Allungai un braccio e gli sfiorai la spalla. Un suo muscolo guizzò sotto le mie dita: non riuscivo a capire se lo infastidiva essere toccato da me o se invece gli piaceva. A me piaceva più del lecito. Non riuscivo più a farne a meno. Mentre lui manteneva le distanze e serrava forte la mascella ogni volta che cercavo di azzerarle.

Sbirciò verso l'orologio del cruscotto. "Dovresti essere a dormire già da un pezzo. Tuo padre sarà preoccupato".

Gettai il borsone sui sedili posteriori e mi sfilai la giacca, annusandone il profumo per un'ultima volta. Era buono. Mi faceva passare la voglia di tornare a casa.

"A cosa pensi?", mormorò.

"Ai profumi", restai sul vago.

Annusò l'aria e si strinse nelle spalle. "Sento solo odore di merda e gas di scarico... ma se tu li consideri profumi...".

"E tu? A cosa stai pensando?", chiesi, lieta che non avesse capito a quale profumo mi stessi riferendo.
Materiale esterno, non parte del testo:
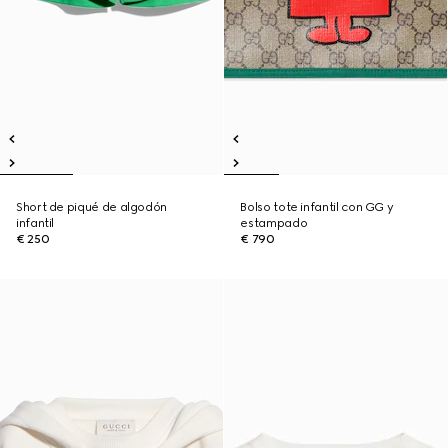
Short de piqué de algodón
Bolso tote infantil con GG y
infantil
estampado
€ 250
€ 790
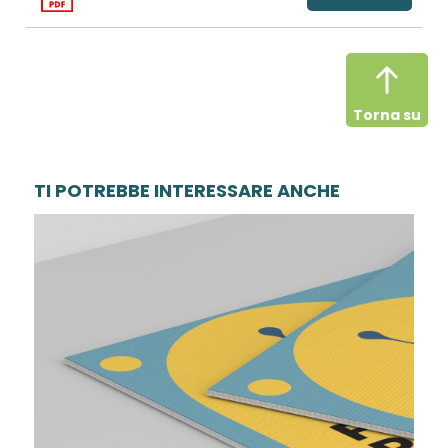
Torna su
TI POTREBBE INTERESSARE ANCHE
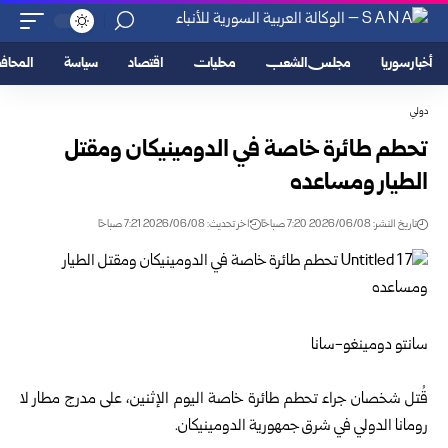
أخبار سوريا
مجلس الشعب
محليات
اقتصاد
سياسة
المحا
دولي
تحطم طائرة خاصة في الدومينيكان ومقتل
الطيار ومساعده
تاريخ النشر: 2026/06/08 7:20 صباحًا
اخر تحديث: 2026/06/08 7:21 صباحًا
سانتو دومينغو-سانا
قُتل شخصان جراء تحطم طائرة خاصة اليوم الإثنين، على مدرج مطار لا
رومانا الدولي في شرق جمهورية الدومينيكان.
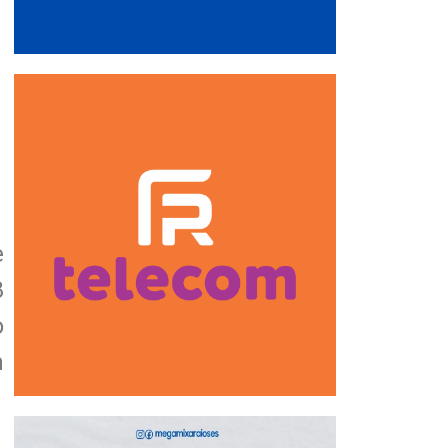
e
8
o
m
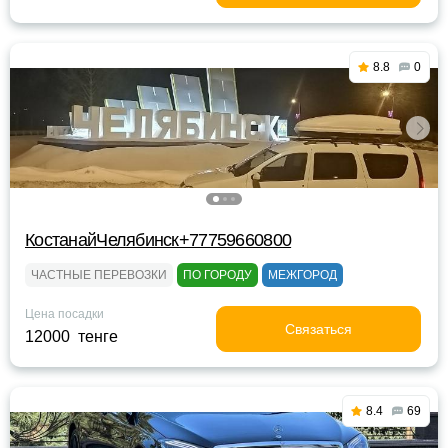
8.8
0
КостанайЧелябинск+77759660800
ЧАСТНЫЕ ПЕРЕВОЗКИ
ПО ГОРОДУ
МЕЖГОРОД
Цена посадки
Связаться
12000 тенге
8.4
69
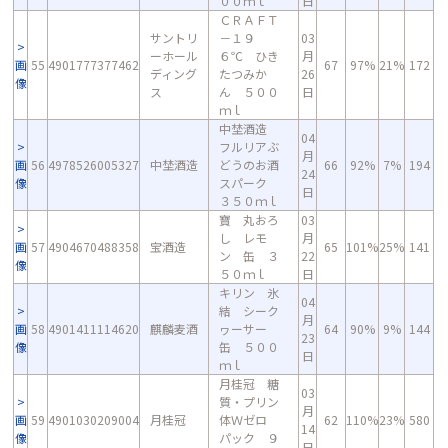
００ｍｌ
日
ＣＲＡＦＴ
サントリ
－１９
03
ーホール
６℃ ひき
月
画
55
4901777377462
67
97%
21%
172
ディング
たつみか
26
像
ス
ん ５００
日
ｍｌ
中埜酒造
04
フルリアぶ
月
画
56
4978526005327
中埜酒造
どうのお酒
66
92%
7%
194
24
像
スパーク
日
３５０ｍｌ
寶 丸おろ
03
し レモ
月
画
57
4904670488358
宝酒造
65
101%
25%
141
ン 缶 ３
22
像
５０ｍｌ
日
キリン 氷
04
結 シーク
月
画
58
4901411114620
麒麟麦酒
ヮーサー
64
90%
9%
144
23
像
缶 ５００
日
ｍｌ
月桂冠 糖
03
質・プリン
月
画
59
4901030209004
月桂冠
体Ｗゼロ
62
110%
23%
580
14
像
パック ９
日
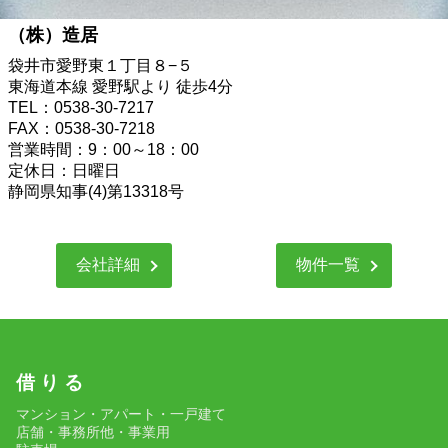
（株）造居
袋井市愛野東１丁目８−５
東海道本線 愛野駅より 徒歩4分
TEL：0538-30-7217
FAX：0538-30-7218
営業時間：9：00～18：00
定休日：日曜日
静岡県知事(4)第13318号
会社詳細
物件一覧
借 り る
マンション・アパート・一戸建て
店舗・事務所他・事業用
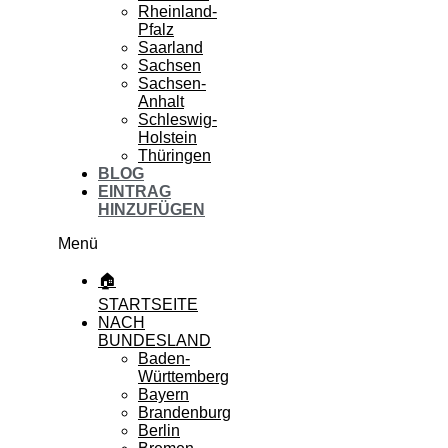
Rheinland-
Pfalz
Saarland
Sachsen
Sachsen-
Anhalt
Schleswig-
Holstein
Thüringen
BLOG
EINTRAG
HINZUFÜGEN
Menü
🏠
STARTSEITE
NACH
BUNDESLAND
Baden-
Württemberg
Bayern
Brandenburg
Berlin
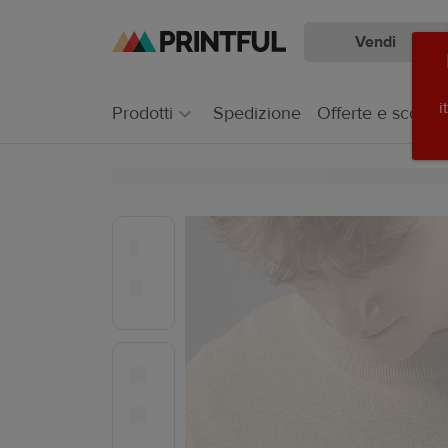
Vendi
Passa
Vai
al
al
contenuto
Centro
i
Prodotti
Spedizione
Offerte e sconti
principale
assistenza
Printful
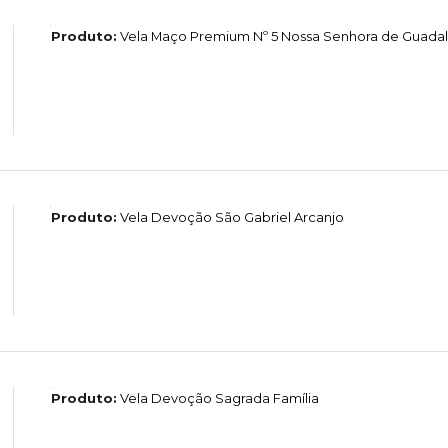
Produto:
Vela Maço Premium Nº 5 Nossa Senhora de Guada
Produto:
Vela Devoção São Gabriel Arcanjo
Produto:
Vela Devoção Sagrada Família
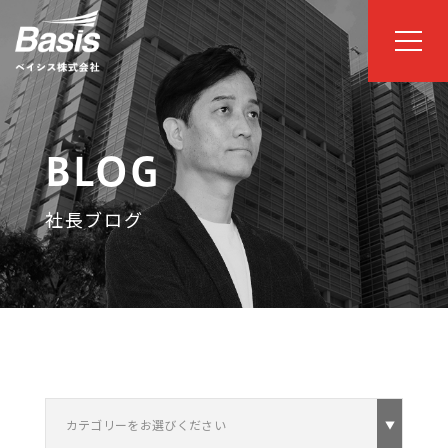
BLOG
社長ブログ
カテゴリーをお選びください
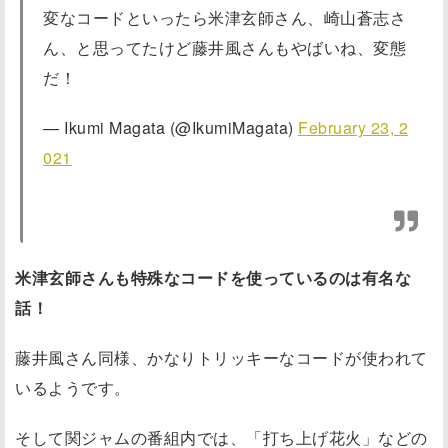
変なコードといったら米津玄師さん、崎山蒼志さ
ん、と思ってたけど藤井風さんもやばいね、変態
だ！
— Ikumi Magata (@IkumiMagata)
February 23, 2
021
米津玄師さんも特殊なコードを使っているのは有名な
話！
藤井風さん同様、かなりトリッキーなコードが使われて
いるようです。
そして関ジャムの番組内では、「打ち上げ花火」などの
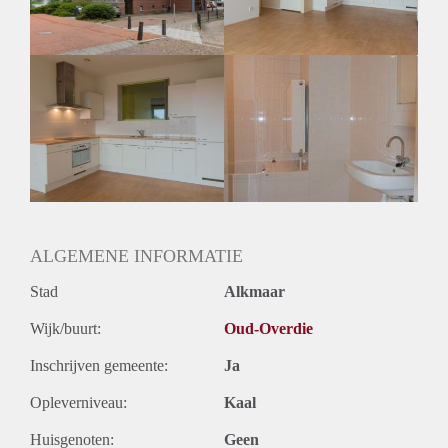
Huurtermijn
Onbepaalde termijn
Oplevering
Kaal
ALGEMENE INFORMATIE
Stad
Alkmaar
Wijk/buurt:
Oud-Overdie
Inschrijven gemeente:
Ja
Opleverniveau:
Kaal
Huisgenoten:
Geen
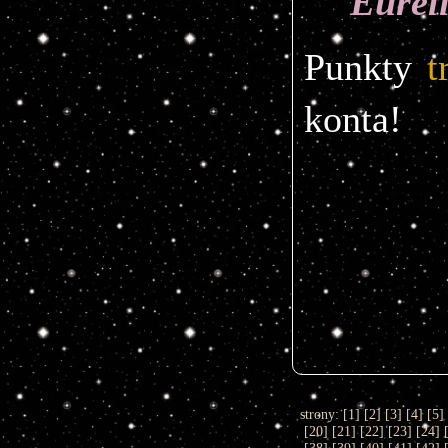
Eureli
Punkty 
t
konta!
strony: [
1
] [
2
] [
3
] [
4
] [
5
]
[
20
] [
21
] [
22
] [
23
] [
24
] 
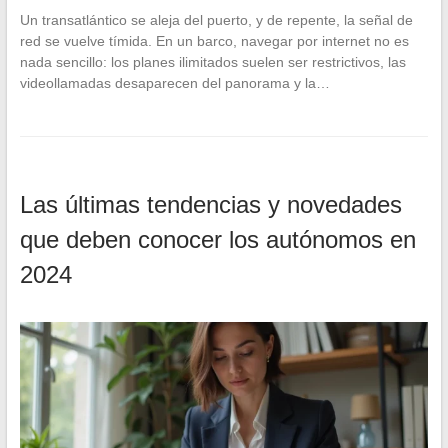
Un transatlántico se aleja del puerto, y de repente, la señal de
red se vuelve tímida. En un barco, navegar por internet no es
nada sencillo: los planes ilimitados suelen ser restrictivos, las
videollamadas desaparecen del panorama y la…
Las últimas tendencias y novedades
que deben conocer los autónomos en
2024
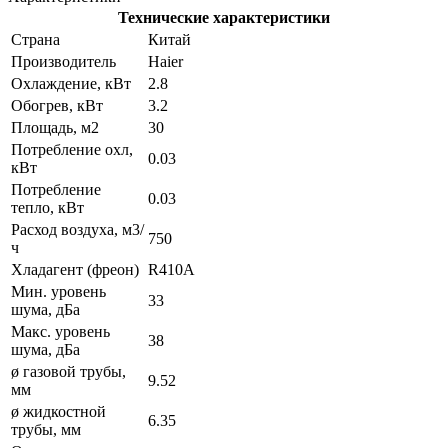
Технические характеристики
Страна
Китай
Производитель
Haier
Охлаждение, кВт
2.8
Обогрев, кВт
3.2
Площадь, м2
30
Потребление охл,
0.03
кВт
Потребление
0.03
тепло, кВт
Расход воздуха, м3/
750
ч
Хладагент (фреон)
R410A
Мин. уровень
33
шума, дБа
Макс. уровень
38
шума, дБа
ø газовой трубы,
9.52
мм
ø жидкостной
6.35
трубы, мм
Ridacchiò, mezzo assorto. "Ripensavo a quella volta che avevi cercato di colpirmi per via di una cosa che ti avevo detto... ora non ricordo cosa... e nella foga del colpo eri rimbalzata su di me, cadendo in quel fosso pieno di fango". I ricordi sfociavano sul suo volto in una serie di espressioni divertite e a tratti nostalgiche. "Io e Trevis ti avevamo ripescata e tu eri scappata a casa, urlando che non saresti mai più stata mia amica e che mai più mi avresti rivolto la parola". Mi studiò un attimo. "Te lo ricordi?".

Annuii.

"Beh, appena tu ti allontanasti, Anne intervenne come una furia". Si abbassò il colletto della maglia per mostrami una sottile cicatrice, leggermente più chiara rispetto la pelle abbronzata. Scoppiò a ridere. "A Trevis comunque andò molto peggio".

Lo osservai, improvvisamente seria. Ogni ricordo portava con sé una lunga scia di altri ricordi.
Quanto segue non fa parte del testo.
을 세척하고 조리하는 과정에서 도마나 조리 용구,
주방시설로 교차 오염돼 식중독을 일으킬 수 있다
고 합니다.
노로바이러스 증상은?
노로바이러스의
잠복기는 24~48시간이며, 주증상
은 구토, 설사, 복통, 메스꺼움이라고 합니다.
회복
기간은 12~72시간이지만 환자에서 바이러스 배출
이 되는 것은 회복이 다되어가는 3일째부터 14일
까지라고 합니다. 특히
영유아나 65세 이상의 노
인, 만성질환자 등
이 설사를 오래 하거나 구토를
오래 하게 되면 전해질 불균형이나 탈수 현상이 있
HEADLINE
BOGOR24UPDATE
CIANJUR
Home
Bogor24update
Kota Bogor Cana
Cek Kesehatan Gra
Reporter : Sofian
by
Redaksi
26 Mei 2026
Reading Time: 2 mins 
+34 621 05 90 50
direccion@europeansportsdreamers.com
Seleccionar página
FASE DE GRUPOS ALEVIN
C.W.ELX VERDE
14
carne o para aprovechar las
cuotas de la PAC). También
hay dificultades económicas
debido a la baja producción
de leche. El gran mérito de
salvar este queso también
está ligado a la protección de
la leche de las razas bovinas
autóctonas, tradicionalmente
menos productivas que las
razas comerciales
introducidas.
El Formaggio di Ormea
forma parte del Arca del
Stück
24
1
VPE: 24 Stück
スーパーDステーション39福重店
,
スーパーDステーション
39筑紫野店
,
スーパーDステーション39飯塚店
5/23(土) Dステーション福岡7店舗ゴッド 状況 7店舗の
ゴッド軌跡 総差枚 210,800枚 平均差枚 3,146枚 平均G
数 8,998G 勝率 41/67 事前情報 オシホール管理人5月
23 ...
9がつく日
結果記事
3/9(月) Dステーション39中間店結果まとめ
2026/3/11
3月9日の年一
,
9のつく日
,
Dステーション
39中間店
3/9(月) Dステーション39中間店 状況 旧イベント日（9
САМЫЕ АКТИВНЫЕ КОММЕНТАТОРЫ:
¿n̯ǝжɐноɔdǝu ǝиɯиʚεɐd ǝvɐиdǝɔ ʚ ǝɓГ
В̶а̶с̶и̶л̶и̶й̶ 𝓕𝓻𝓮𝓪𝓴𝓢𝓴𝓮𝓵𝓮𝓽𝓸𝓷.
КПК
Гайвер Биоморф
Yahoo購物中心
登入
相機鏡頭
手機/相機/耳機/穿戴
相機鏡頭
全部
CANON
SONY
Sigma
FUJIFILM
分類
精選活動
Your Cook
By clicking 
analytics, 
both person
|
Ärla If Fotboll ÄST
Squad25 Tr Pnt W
"Che c'è?", chiese urgente.

"Mi manca", confessai di getto. "Mi manca com'era tutto prima che me ne andassi. Era tutto così... semplice! Nessuna complicazione, nessun dolore...".

"Parla per te", scherzò, premendo un dito sulla propria cicatrice.

"Hai avuto un'infanzia difficile", concessi, sarcastica.

Mi sorrise, con quel sorriso canzonatorio, caldo e familiare, che apparteneva alle cose che mi erano mancate di più. Sentii le mie labbra aprirsi in un sorriso di risposta.

"Hai ancora paura di me?", mi colse di sorpresa.

Restai zitta, guardandomi attorno e notando alcuni particolari di quel parcheggio che in un'altra occasione mi sarebbero saltati subito all'occhio. Come i due alberi a lato della strada, così vicini e col tronco talmente grosso che avrebbero potuto rappresentare un ottimo nascondiglio. O il buio che si intrufolava in ogni angolo rendendolo inaccessibile alla mia vista, privandomi di ogni possibilità di controllo.